I've got a bridge on sale. You seem very interested in buying such. Gimme a call.
— Moon of Alabama (@MoonofA) June 30, 2019
Others have been a touch more skeptical.
“Hi Joshua, I’ve got a bridge on sale. You seem very interested in buying such. Gimme a call,” Moon of Alabama tweeted at Landis.
Such skepticism is warranted. It is true that the Quincy Institute’s co-fouder Trita Parsi has been a vocal opponent of US imperialism towards Iran and elsewhere, but it is also true that the Kochs and Soros have both acted as toxic facilitators of US imperialism.
The report claims that the new think tank seeks an end to America’s regime change agenda in Venezuela, for example, yet investigative journalist Greg Palast reports that the Koch brothers have been a major driving force behind that very agenda. The group claims to seek a de-escalation against Syria, yet investigative journalist Vanessa Beeley and alternative media outlet Mintpress News have documented extensive ties between George Soros and the various NGOs and narrative management operations which have been facilitating the agenda of toppling Syria’s government.
In 2014 journalist Mark Ames observed that Soros “funded many of the NGOs involved in ‘color revolutions’ including small donations to the same Ukraine NGOs that Omidyar backed. (Like Omidyar Network does today, Soros’ charity arms—Open Society and Renaissance Foundation—publicly preached transparency and good government in places like Russia during the Yeltsin years, while Soros’ financial arm speculated on Russian debt and participated in scandal-plagued auctions of state assets.)”
Charles Koch has been a major donor to the Iraq-raping think tank American Enterprise Institute, which has returned the favor by aggressively churning out narrative management on the public image of the Koch brothers. George Soros is a major funder of the NATO narrative management firm Atlantic Council, which has been a driving force behind the campaign manufacturing consent for escapations against Russia, something the Quincy Institute claims to oppose.
So if you’re interested in viewing world events through a lens that is untainted by corrupt narrative management, some skepticism of this new Quincy Institute is not just appropriate, but absolutely required.
The term “think tank” almost always refers to a group of academics hired by plutocrats to come up with reasons why it is very good and smart to do something very evil and stupid, and then to market those reasons at key points of influence. They are key tools of narrative management for the billionaire class, and the interests of the billionaire class are rarely in alignment with those of ordinary people. This is especially true when said billionaires are operating in a bipartisan manner.

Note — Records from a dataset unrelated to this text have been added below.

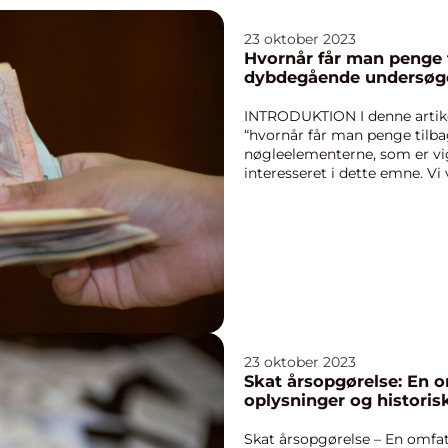
23 oktober 2023
Hvornår får man penge t
dybdegående undersøg
INTRODUKTION I denne artikel
“hvornår får man penge tilba
nøgleelementerne, som er vig
interesseret i dette emne. Vi
gennemgang af, hv...
23 oktober 2023
Skat årsopgørelse: En o
oplysninger og historis
Skat årsopgørelse – En omfat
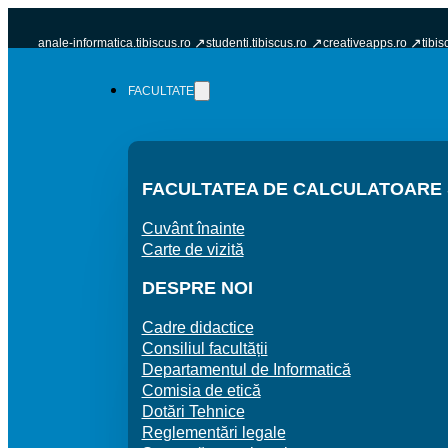
anale-informatica.tibiscus.ro
studenti.tibiscus.ro
creativeapps.ro
tibis
FACULTATE
FACULTATEA DE CALCULATOARE Ș
Cuvânt înainte
Carte de vizită
DESPRE NOI
Cadre didactice
Consiliul facultății
Departamentul de Informatică
Comisia de etică
Dotări Tehnice
Reglementări legale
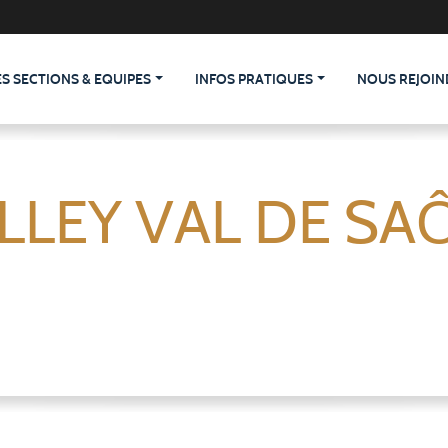
ES SECTIONS & EQUIPES
INFOS PRATIQUES
NOUS REJOIN
LLEY VAL DE SA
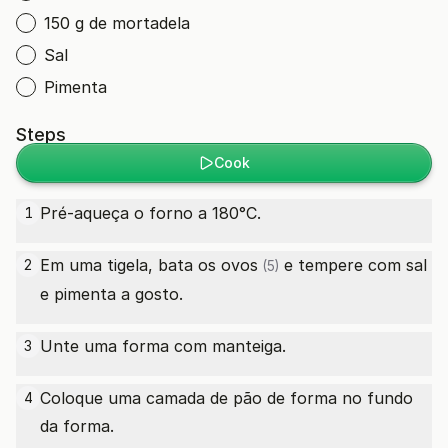
150 g de mortadela
Sal
Pimenta
Steps
Cook
Pré-aqueça o forno a 180°C.
1
Em uma tigela, bata os
ovos
e tempere com sal
2
(5)
e pimenta a gosto.
Unte uma forma com manteiga.
3
Coloque uma camada de pão de forma no fundo
4
da forma.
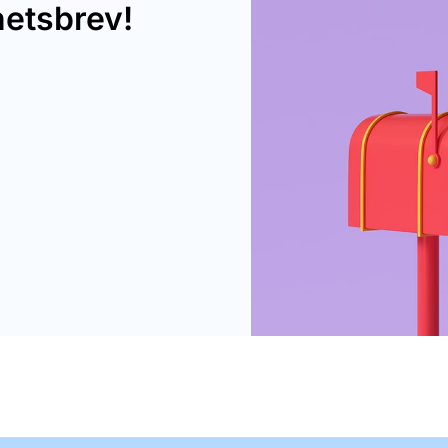
hetsbrev!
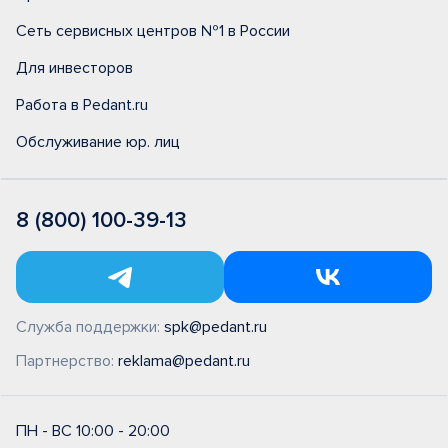
Сеть сервисных центров №1 в России
Для инвесторов
Работа в Pedant.ru
Обслуживание юр. лиц
8 (800) 100-39-13
Служба поддержки:
spk@pedant.ru
Партнерство:
reklama@pedant.ru
ПН - ВС 10:00 - 20:00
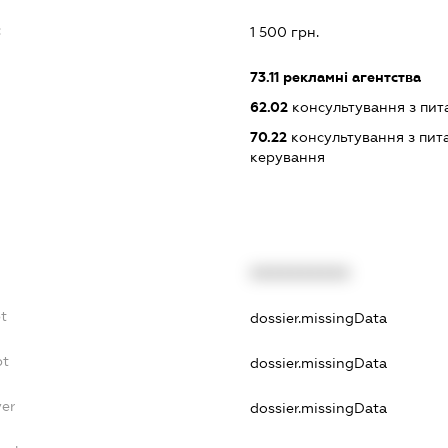
:
1 500 грн.
73.11
рекламні агентства
62.02
консультування з пит
70.22
консультування з пита
керування
XXXXXXXXXX
t
dossier.missingData
bt
dossier.missingData
yer
dossier.missingData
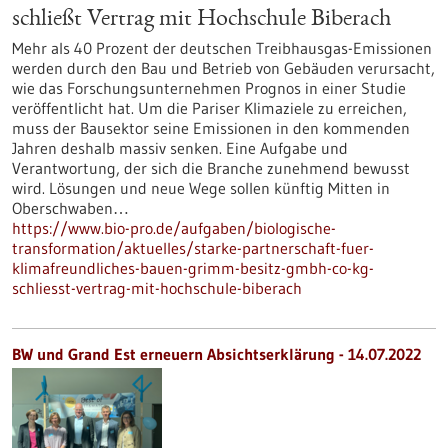
schließt Vertrag mit Hochschule Biberach
Mehr als 40 Prozent der deutschen Treibhausgas-Emissionen
werden durch den Bau und Betrieb von Gebäuden verursacht,
wie das Forschungsunternehmen Prognos in einer Studie
veröffentlicht hat. Um die Pariser Klimaziele zu erreichen,
muss der Bausektor seine Emissionen in den kommenden
Jahren deshalb massiv senken. Eine Aufgabe und
Verantwortung, der sich die Branche zunehmend bewusst
wird. Lösungen und neue Wege sollen künftig Mitten in
Oberschwaben…
https://www.bio-pro.de/aufgaben/biologische-
transformation/aktuelles/starke-partnerschaft-fuer-
klimafreundliches-bauen-grimm-besitz-gmbh-co-kg-
schliesst-vertrag-mit-hochschule-biberach
BW und Grand Est erneuern Absichtserklärung - 14.07.2022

But the good news is that all we have too do to know the truth about this new group’s purposes is watch its behavior over time, and pay attention to who benefits from the narratives it ends up pushing. Just make a mental note of the information you have about it now, and pay attention to what’s happening when you see the words “Quincy Institute” in reports from the political/media class going forward. If this think tank is what it claims to be, we will see this proven over time in the effects it has on dominant narratives and government policy. If it isn’t, we’ll see that, too.